• Exercise aim:
Everything from the line that holds "No event found!" through the end of the listing below must be retyped word for word, without any pictures.

• Material provided:
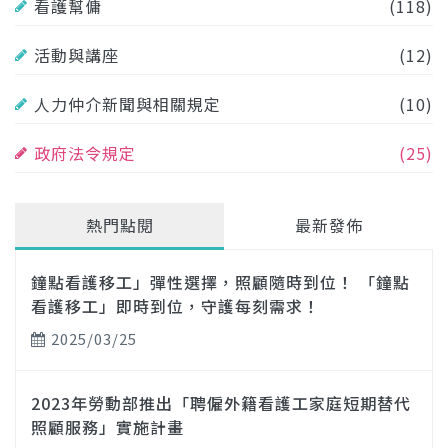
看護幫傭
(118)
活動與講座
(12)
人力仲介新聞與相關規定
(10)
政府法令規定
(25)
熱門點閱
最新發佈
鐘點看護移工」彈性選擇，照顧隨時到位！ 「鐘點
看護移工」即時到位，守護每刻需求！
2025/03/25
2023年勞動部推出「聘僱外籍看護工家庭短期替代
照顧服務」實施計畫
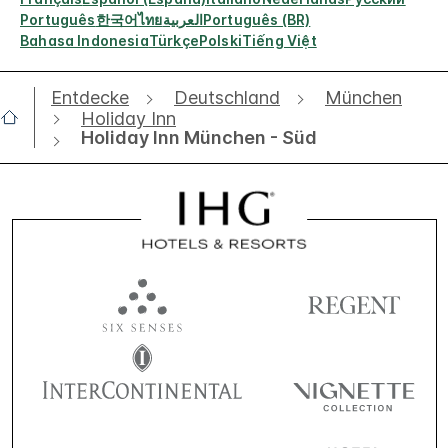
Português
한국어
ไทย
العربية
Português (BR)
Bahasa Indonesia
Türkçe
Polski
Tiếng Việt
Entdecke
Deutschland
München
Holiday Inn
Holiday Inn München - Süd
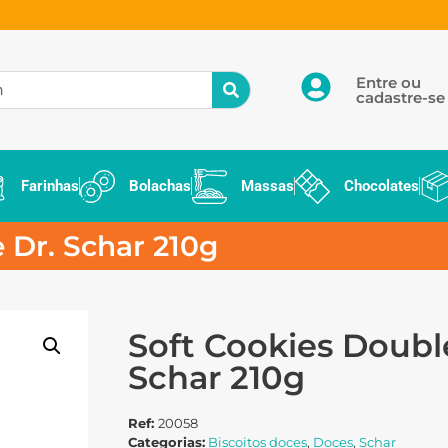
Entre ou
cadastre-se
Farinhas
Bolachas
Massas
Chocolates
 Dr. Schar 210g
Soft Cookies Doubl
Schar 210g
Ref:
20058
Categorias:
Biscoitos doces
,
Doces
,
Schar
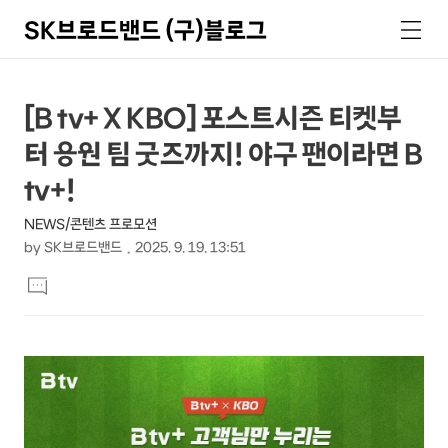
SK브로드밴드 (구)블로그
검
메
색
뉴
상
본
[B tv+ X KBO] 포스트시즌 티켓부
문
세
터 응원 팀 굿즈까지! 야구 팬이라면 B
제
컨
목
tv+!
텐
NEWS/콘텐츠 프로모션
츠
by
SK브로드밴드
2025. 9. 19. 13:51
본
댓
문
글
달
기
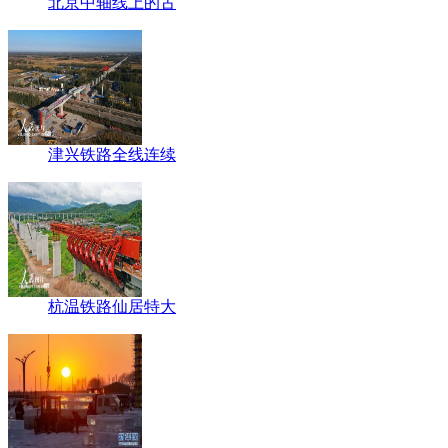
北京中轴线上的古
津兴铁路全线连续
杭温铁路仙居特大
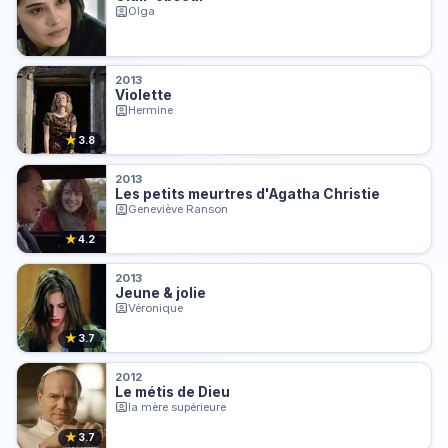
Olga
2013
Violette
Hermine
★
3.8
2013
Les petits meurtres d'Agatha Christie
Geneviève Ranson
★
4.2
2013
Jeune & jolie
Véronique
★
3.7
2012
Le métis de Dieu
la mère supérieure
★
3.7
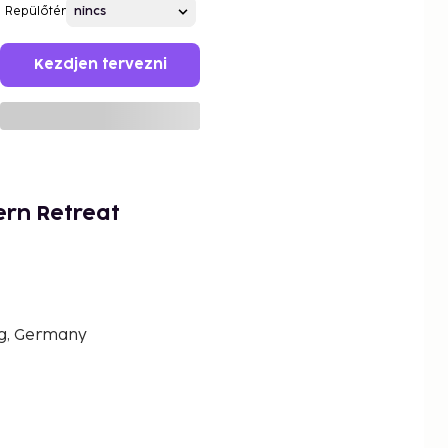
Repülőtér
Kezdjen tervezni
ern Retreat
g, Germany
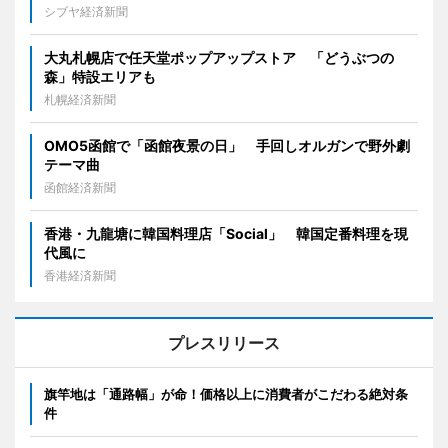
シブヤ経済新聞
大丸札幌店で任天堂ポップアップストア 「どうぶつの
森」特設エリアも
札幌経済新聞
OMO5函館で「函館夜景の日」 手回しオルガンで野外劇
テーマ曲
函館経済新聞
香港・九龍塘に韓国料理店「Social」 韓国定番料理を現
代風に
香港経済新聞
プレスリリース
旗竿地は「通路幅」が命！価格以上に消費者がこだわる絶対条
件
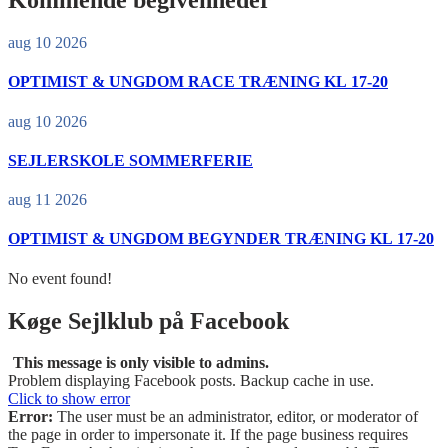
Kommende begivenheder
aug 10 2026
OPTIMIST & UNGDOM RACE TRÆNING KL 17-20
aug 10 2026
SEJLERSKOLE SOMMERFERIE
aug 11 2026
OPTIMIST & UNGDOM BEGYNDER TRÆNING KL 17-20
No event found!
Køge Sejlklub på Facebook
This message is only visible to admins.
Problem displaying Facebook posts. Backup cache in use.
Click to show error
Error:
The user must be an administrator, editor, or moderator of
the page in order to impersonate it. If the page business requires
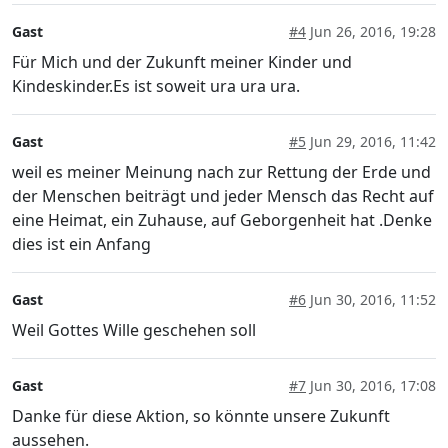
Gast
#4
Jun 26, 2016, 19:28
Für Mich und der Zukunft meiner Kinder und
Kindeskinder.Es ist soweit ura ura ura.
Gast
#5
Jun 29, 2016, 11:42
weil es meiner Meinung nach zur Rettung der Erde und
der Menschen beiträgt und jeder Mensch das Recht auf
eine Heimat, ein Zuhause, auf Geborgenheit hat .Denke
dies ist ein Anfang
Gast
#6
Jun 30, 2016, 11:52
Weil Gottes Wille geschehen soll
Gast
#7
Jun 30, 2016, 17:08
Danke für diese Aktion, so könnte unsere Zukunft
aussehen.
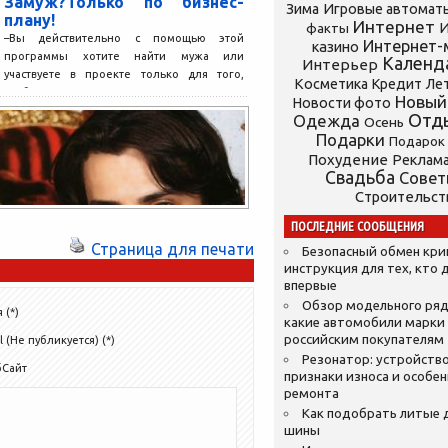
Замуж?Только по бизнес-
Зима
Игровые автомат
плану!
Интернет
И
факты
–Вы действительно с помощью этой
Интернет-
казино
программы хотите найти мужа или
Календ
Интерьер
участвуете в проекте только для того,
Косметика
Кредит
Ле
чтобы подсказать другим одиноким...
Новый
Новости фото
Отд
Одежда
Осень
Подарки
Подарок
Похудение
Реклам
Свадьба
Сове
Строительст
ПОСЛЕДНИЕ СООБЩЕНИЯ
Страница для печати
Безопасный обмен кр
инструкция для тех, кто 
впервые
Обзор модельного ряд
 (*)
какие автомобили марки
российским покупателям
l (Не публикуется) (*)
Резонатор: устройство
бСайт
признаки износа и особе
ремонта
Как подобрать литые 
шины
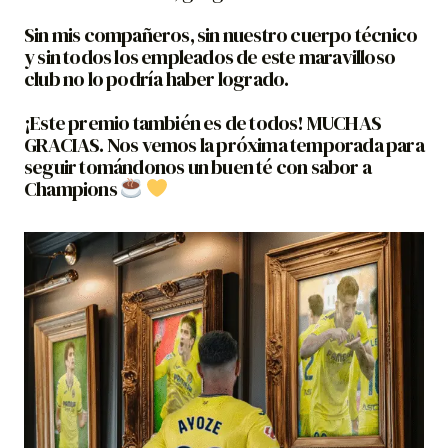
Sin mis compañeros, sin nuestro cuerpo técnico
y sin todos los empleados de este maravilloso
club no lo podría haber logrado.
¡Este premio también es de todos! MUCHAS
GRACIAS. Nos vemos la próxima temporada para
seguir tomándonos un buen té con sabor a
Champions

• Solution for this problem:
No event found!
Køge Sejlklub på Facebook
This message is only visible to admins.
Problem displaying Facebook posts. Backup cache in use.
Click to show error
Error:
The user must be an administrator, editor, or moderator of
the page in order to impersonate it. If the page business requires
Gast
#4
Jun 26, 2016, 19:28
Für Mich und der Zukunft meiner Kinder und
Kindeskinder.Es ist soweit ura ura ura.
Gast
#5
Jun 29, 2016, 11:42
weil es meiner Meinung nach zur Rettung der Erde und
der Menschen beiträgt und jeder Mensch das Recht auf
eine Heimat, ein Zuhause, auf Geborgenheit hat .Denke
dies ist ein Anfang
Gast
#6
Jun 30, 2016, 11:52
Weil Gottes Wille geschehen soll
Gast
#7
Jun 30, 2016, 17:08
Danke für diese Aktion, so könnte unsere Zukunft
aussehen.
Замуж?Только по бизнес-
Зима
Игровые автомат
плану!
Интернет
И
факты
–Вы действительно с помощью этой
Интернет-
казино
программы хотите найти мужа или
Календ
Интерьер
участвуете в проекте только для того,
Косметика
Кредит
Ле
чтобы подсказать другим одиноким...
Новый
Новости фото
Отд
Одежда
Осень
Подарки
Подарок
Похудение
Реклам
Свадьба
Сове
Строительст
ПОСЛЕДНИЕ СООБЩЕНИЯ
Страница для печати
Безопасный обмен кр
инструкция для тех, кто 
впервые
Обзор модельного ряд
 (*)
какие автомобили марки
российским покупателям
l (Не публикуется) (*)
Резонатор: устройство
бСайт
признаки износа и особе
ремонта
Как подобрать литые 
шины
Sin mis compañeros, sin nuestro cuerpo técnico
y sin todos los empleados de este maravilloso
club no lo podría haber logrado.
¡Este premio también es de todos! MUCHAS
GRACIAS. Nos vemos la próxima temporada para
seguir tomándonos un buen té con sabor a
Champions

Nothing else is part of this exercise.